*DATA SUPPLIED:*
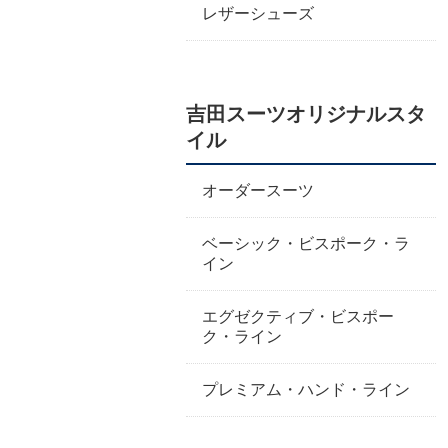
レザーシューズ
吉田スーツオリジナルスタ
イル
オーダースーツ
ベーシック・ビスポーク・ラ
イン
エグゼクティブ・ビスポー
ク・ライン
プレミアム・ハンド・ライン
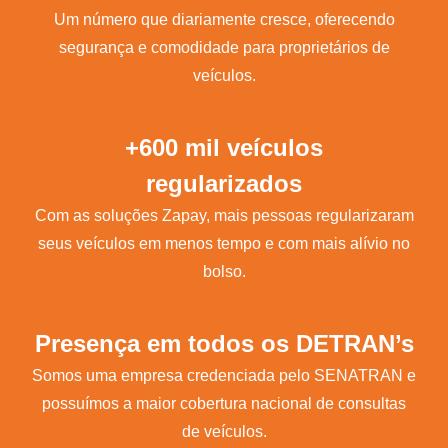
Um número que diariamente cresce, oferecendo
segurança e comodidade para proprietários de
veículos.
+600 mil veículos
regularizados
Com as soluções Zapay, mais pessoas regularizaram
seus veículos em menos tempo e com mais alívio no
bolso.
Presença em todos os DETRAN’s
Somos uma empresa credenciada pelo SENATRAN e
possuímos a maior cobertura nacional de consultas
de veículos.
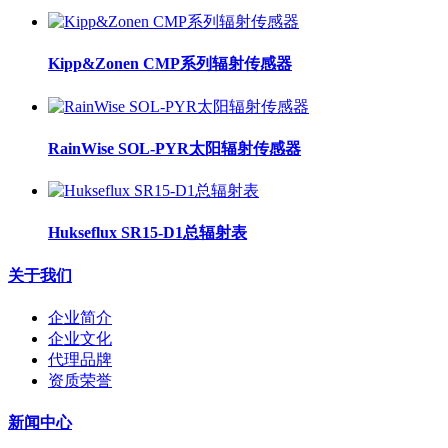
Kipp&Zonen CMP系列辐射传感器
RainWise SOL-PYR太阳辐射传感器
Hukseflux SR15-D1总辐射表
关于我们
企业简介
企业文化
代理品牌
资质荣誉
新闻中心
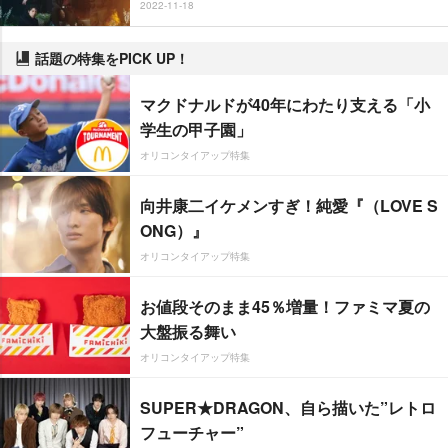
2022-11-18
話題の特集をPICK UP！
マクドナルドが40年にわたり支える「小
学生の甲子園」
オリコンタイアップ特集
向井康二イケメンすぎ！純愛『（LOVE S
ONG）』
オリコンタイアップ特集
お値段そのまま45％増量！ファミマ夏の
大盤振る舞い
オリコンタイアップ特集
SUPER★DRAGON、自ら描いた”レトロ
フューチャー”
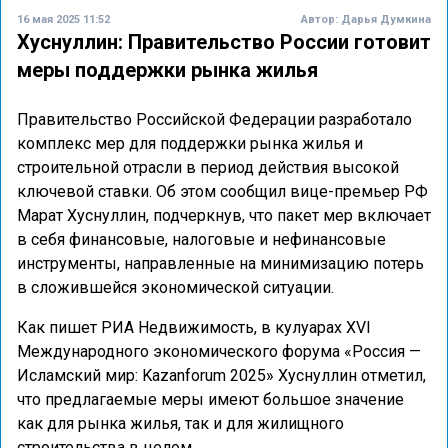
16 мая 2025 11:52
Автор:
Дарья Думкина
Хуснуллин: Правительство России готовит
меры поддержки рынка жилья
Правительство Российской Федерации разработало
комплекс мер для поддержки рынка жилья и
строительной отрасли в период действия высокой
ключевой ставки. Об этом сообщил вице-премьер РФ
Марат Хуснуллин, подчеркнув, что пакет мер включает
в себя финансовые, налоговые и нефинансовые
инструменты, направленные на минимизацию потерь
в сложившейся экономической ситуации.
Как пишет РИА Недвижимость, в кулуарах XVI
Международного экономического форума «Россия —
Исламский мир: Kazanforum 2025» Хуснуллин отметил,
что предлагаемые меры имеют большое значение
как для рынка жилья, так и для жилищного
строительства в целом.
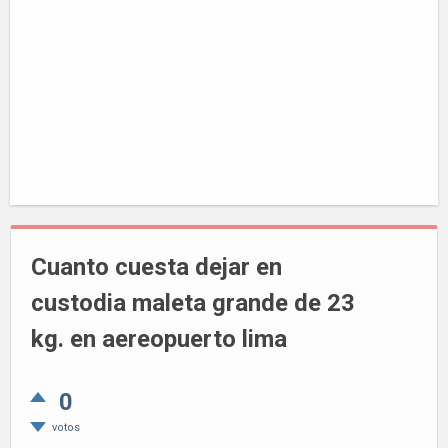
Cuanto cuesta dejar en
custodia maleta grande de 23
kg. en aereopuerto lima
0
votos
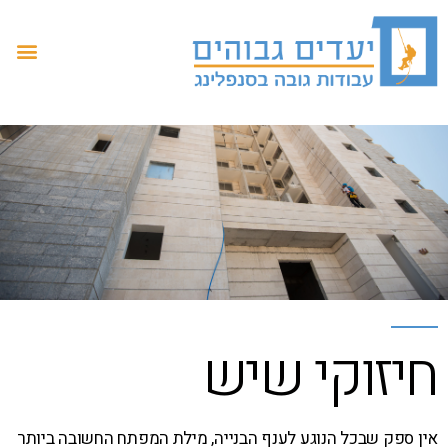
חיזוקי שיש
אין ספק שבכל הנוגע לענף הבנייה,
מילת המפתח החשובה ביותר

*WHAT IS NEEDED:* Leave the pictures out and copy the rest of the data exactly.

*TASK OUTPUT:*
レザーシューズ
吉田スーツオリジナルスタ
イル
オーダースーツ
ベーシック・ビスポーク・ラ
イン
エグゼクティブ・ビスポー
ク・ライン
プレミアム・ハンド・ライン
Um número que diariamente cresce, oferecendo
segurança e comodidade para proprietários de
veículos.
+600 mil veículos
regularizados
Com as soluções Zapay, mais pessoas regularizaram
seus veículos em menos tempo e com mais alívio no
bolso.
Presença em todos os DETRAN’s
Somos uma empresa credenciada pelo SENATRAN e
possuímos a maior cobertura nacional de consultas
de veículos.
Kipp&Zonen CMP系列辐射传感器
RainWise SOL-PYR太阳辐射传感器
Hukseflux SR15-D1总辐射表
关于我们
企业简介
企业文化
代理品牌
资质荣誉
新闻中心
2022-11-18
話題の特集をPICK UP！
マクドナルドが40年にわたり支える「小
学生の甲子園」
オリコンタイアップ特集
向井康二イケメンすぎ！純愛『（LOVE S
ONG）』
オリコンタイアップ特集
お値段そのまま45％増量！ファミマ夏の
大盤振る舞い
オリコンタイアップ特集
SUPER★DRAGON、自ら描いた”レトロ
フューチャー”
16 мая 2025 11:52
Автор:
Дарья Думкина
Хуснуллин: Правительство России готовит
меры поддержки рынка жилья
Правительство Российской Федерации разработало
комплекс мер для поддержки рынка жилья и
строительной отрасли в период действия высокой
ключевой ставки. Об этом сообщил вице-премьер РФ
Марат Хуснуллин, подчеркнув, что пакет мер включает
в себя финансовые, налоговые и нефинансовые
инструменты, направленные на минимизацию потерь
в сложившейся экономической ситуации.
Как пишет РИА Недвижимость, в кулуарах XVI
Международного экономического форума «Россия —
Исламский мир: Kazanforum 2025» Хуснуллин отметил,
что предлагаемые меры имеют большое значение
как для рынка жилья, так и для жилищного
строительства в целом.
Cuanto cuesta dejar en
custodia maleta grande de 23
kg. en aereopuerto lima
0
votos
חיזוקי שיש
אין ספק שבכל הנוגע לענף הבנייה,
מילת המפתח החשובה ביותר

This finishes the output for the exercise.